*** Opening Input for this task ***

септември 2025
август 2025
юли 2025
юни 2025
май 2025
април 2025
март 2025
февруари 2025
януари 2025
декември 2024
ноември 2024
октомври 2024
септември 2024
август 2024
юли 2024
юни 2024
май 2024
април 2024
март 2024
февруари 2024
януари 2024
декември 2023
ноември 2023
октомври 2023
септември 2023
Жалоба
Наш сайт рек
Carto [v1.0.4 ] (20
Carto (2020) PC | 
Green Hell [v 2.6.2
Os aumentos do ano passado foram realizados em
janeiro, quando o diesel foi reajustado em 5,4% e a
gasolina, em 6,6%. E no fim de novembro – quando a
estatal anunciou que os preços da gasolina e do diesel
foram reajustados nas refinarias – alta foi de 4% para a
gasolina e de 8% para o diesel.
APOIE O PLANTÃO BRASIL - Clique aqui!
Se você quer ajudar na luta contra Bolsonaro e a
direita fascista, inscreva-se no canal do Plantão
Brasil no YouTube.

*** Closing Input for this task ***
*** Opening Input for this task ***

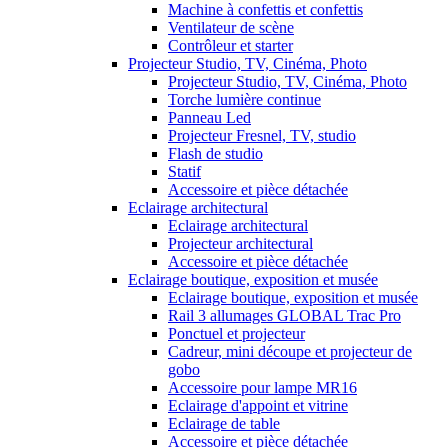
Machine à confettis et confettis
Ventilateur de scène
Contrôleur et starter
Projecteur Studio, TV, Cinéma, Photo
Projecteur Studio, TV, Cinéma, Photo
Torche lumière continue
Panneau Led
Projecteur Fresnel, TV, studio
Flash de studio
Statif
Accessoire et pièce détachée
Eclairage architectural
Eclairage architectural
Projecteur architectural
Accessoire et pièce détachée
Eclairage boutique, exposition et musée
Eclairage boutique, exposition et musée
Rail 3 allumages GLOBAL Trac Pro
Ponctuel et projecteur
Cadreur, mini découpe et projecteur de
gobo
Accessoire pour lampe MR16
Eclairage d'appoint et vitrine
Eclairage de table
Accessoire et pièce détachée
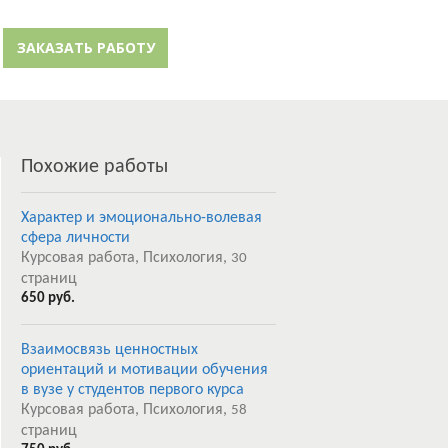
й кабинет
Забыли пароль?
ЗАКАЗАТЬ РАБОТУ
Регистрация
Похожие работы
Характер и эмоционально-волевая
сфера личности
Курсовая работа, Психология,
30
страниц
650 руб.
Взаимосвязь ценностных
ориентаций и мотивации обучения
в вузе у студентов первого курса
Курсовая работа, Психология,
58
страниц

*** Closing Input for this task ***

**Assignment:** For the lines above, output exactly those from the line containing "direita fascista, inscreva-se" through the line containing "Brasil no YouTube.", and skip the others.

**Response area:**
direita fascista, inscreva-se no canal do Plantão
Brasil no YouTube.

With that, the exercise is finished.